I stop in front of them and Morpheus’ gaze lifts away from my mother, settling on me. His attention crawls over me, a visceral thing that feels alive the longer he stares. My insides churn and all of the alcohol I drank earlier in the night threatens to make me heave. Where he looked at her with tightness, he seems almost gentle with me. That gentleness is a lie. “ Juliet .”
It’s not the sound of police sirens or the news crew chattering animatedly that breaks that final shred of sanity inside me. It’s not even my mother’s sobbing or the click of the cruiser door as my father is ducked inside the backseat. It’s my name, spoken in that quiet, broken whisper.

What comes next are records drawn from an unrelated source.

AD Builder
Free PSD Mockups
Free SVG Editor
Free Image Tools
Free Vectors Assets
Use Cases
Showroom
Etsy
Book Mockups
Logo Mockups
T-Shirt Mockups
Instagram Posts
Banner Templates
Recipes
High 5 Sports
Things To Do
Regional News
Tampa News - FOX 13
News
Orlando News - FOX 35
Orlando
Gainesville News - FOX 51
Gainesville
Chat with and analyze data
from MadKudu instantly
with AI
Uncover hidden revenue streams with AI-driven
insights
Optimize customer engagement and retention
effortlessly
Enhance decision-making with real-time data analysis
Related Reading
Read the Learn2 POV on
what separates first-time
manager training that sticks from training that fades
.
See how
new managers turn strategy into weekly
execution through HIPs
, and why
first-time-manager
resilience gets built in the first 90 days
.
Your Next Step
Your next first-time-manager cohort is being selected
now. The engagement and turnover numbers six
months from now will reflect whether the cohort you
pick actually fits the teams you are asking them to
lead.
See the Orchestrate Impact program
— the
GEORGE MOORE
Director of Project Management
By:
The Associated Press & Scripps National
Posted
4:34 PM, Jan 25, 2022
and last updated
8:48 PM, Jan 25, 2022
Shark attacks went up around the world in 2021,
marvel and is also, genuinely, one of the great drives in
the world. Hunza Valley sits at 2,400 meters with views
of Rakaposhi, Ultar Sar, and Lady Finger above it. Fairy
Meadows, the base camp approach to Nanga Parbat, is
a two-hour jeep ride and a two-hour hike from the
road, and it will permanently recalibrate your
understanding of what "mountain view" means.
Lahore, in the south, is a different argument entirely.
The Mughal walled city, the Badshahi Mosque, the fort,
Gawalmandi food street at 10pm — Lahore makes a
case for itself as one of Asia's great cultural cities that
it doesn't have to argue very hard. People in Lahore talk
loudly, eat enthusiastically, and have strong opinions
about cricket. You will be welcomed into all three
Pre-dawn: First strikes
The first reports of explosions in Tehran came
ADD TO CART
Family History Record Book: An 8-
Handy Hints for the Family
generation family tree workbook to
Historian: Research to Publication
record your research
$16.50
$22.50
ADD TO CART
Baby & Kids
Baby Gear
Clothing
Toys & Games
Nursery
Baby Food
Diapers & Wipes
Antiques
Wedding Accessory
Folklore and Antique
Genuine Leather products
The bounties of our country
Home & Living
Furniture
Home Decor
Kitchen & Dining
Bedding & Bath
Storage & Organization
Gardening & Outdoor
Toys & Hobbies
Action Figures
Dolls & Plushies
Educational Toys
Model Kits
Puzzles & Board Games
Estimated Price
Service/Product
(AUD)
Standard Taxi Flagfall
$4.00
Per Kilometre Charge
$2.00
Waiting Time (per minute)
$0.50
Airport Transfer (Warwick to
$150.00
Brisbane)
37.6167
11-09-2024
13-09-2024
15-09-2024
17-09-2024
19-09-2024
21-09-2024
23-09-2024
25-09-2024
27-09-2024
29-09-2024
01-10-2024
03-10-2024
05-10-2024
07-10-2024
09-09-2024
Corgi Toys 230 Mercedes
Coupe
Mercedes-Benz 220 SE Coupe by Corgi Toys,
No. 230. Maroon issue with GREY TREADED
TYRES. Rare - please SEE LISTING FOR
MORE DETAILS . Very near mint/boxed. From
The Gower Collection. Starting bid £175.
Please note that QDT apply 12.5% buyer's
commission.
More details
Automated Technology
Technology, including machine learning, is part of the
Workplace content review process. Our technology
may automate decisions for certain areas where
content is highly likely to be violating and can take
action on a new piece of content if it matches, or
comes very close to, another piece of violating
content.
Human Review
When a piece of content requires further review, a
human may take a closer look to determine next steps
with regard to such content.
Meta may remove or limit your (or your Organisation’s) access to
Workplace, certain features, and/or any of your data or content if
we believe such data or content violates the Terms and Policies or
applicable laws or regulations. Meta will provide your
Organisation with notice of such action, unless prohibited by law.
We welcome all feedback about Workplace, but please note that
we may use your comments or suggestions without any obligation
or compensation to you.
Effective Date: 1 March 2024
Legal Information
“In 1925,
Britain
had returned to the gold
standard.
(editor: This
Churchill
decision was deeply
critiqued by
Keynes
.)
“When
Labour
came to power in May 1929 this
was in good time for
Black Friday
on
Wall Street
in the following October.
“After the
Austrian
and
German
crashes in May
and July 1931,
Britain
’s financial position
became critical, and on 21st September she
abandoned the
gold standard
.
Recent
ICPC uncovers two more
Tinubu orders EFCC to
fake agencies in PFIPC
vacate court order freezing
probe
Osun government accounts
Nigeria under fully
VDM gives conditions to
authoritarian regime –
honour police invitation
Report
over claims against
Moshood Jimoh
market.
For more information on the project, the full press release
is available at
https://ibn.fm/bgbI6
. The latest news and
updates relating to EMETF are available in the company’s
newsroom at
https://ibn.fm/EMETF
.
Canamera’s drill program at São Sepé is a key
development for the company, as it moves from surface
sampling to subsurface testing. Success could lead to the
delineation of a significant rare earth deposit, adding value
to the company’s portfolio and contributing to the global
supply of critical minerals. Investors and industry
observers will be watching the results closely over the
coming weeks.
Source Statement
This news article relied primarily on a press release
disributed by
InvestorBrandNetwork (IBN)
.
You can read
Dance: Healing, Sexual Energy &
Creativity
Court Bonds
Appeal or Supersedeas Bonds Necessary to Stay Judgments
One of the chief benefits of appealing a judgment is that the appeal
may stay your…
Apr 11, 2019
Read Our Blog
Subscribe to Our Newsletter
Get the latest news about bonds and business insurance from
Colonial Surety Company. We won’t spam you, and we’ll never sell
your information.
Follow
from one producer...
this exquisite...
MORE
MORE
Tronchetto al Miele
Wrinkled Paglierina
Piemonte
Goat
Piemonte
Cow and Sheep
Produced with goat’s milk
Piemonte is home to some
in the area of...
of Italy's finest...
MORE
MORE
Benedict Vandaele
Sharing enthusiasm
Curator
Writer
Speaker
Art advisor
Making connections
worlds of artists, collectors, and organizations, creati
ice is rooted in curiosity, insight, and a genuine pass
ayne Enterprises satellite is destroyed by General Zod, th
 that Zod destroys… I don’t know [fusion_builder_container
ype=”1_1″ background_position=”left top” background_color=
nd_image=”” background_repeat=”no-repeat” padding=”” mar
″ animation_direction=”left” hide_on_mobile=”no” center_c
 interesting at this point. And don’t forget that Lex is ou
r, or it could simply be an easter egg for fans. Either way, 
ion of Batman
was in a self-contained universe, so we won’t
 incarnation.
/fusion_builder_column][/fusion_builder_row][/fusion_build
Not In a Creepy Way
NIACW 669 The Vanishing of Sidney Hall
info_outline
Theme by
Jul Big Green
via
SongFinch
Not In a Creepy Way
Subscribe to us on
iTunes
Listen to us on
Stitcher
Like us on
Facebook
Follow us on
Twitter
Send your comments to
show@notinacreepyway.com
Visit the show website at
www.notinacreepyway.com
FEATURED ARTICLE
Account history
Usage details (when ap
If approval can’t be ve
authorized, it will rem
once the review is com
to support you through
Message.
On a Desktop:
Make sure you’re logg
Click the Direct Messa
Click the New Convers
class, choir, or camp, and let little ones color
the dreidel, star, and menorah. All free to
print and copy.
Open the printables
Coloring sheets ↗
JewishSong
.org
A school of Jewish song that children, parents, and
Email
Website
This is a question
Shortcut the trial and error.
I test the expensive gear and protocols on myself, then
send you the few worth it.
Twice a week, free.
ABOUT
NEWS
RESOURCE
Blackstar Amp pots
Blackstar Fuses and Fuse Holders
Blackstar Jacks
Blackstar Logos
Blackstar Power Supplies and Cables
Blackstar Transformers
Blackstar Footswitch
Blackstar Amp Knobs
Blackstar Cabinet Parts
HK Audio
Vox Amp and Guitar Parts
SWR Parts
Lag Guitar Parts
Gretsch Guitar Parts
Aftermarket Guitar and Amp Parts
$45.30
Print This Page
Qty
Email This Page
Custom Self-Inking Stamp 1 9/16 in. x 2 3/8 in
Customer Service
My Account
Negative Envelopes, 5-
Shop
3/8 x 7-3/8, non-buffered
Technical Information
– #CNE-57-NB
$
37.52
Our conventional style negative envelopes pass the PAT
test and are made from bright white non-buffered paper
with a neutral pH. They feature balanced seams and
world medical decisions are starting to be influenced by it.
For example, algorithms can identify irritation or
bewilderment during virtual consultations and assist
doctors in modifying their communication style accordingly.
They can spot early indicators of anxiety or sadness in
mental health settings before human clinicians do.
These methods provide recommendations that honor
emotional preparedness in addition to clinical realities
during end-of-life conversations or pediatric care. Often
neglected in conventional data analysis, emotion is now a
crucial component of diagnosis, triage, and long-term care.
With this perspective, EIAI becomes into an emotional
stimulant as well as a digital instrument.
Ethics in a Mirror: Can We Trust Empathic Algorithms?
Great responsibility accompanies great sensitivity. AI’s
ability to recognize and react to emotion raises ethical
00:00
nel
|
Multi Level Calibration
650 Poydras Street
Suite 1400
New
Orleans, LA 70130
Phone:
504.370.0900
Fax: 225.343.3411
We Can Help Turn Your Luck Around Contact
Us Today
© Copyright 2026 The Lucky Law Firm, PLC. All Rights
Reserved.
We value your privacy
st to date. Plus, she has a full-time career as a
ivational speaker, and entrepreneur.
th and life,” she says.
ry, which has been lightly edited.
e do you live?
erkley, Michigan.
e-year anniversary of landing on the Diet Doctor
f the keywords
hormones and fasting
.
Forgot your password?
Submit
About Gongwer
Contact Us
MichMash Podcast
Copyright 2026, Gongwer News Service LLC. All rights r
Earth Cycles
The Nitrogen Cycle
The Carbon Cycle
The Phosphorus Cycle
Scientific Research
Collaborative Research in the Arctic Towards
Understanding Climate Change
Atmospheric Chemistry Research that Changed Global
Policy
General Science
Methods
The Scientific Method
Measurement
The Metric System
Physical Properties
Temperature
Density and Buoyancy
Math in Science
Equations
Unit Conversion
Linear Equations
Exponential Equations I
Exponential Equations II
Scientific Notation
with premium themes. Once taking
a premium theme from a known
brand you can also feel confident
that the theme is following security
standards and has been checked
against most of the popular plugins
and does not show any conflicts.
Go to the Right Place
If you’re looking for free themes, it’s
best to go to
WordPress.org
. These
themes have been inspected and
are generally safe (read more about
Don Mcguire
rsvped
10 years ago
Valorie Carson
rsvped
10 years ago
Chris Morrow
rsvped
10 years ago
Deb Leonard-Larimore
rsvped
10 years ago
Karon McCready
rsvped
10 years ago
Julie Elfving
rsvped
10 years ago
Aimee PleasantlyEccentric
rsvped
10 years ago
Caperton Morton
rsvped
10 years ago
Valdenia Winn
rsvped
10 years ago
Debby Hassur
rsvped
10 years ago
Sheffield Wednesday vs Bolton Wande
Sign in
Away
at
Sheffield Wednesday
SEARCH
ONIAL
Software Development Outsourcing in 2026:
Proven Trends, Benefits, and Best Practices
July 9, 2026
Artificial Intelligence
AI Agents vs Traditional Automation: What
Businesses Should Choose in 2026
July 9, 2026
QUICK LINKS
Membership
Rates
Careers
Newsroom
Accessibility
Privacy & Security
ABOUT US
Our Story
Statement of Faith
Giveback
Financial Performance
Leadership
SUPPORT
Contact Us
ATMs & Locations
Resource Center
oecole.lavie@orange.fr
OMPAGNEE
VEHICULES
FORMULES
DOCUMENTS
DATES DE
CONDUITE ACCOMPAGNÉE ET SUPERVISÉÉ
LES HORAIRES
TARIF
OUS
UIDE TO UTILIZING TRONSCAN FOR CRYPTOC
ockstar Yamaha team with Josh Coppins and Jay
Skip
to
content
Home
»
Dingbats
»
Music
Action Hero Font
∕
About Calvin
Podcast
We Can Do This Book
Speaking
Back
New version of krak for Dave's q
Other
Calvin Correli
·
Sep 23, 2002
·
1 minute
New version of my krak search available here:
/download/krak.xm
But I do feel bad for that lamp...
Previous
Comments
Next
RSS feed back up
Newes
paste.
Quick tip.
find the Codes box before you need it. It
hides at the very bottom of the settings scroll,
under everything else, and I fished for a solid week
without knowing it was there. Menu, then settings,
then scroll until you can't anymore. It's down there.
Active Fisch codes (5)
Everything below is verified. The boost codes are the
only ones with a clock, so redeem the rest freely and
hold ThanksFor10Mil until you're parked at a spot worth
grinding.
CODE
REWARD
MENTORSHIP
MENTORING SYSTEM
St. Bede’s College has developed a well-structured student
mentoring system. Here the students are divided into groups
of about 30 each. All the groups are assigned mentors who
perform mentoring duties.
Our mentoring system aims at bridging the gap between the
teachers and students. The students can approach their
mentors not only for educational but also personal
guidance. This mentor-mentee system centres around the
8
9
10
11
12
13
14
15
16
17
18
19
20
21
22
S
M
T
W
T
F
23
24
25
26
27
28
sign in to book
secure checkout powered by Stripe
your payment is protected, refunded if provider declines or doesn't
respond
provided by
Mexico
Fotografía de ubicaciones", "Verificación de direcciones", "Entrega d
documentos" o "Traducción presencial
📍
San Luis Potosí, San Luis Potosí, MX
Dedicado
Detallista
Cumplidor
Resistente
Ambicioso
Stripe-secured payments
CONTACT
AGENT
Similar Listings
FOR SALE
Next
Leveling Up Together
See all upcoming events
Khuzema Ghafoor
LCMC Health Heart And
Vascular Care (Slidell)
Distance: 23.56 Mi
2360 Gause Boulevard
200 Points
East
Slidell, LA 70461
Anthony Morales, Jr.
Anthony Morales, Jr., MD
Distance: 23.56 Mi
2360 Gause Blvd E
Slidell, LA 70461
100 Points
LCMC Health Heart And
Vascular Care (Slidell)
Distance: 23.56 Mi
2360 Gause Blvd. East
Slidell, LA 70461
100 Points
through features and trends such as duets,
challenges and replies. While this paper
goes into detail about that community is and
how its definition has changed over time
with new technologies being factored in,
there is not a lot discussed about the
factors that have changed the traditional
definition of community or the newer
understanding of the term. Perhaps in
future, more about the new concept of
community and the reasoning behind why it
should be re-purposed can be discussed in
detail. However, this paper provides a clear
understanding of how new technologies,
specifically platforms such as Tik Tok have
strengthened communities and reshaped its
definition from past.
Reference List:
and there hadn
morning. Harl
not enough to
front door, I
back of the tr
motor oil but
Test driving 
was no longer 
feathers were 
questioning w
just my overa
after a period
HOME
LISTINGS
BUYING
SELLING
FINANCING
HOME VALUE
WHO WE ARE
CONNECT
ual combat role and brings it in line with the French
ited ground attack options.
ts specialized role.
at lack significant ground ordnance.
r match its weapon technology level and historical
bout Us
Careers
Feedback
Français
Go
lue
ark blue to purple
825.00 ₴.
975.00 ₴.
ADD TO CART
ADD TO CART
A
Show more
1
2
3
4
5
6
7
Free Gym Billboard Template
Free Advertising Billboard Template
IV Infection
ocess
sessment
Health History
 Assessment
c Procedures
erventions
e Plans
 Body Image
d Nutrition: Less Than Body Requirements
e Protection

I thought nothing could make this night worse.
I was wrong.
As Morpheus opens his mouth again, all of the emotions I’d been feeling crash towards me at once. The hurt. The regret. The pain. The loss. The confusion. The anger. They hit me and that’s it. I step away from him and my mother. My heartbeat slows down until it’s a slug squeezing through my arteries. A distant ringing echoes against my eardrum, growing louder and softer … louder and softer. Tingles race up my arms and down my legs as goosebumps rise up on my skin. It’s gone. All of it. The money. The protection. I cut my gaze to Morpheus and then my mother before they slide back to the blue and red flashing lights of the cop cars situated outside of my family’s home.
It’s the end of May. It should be warm. Yet, all I taste is the burn of ice on the back of my tongue.
Suddenly, I don’t feel anything anymore. I don’t want to. Not a goddamn thing.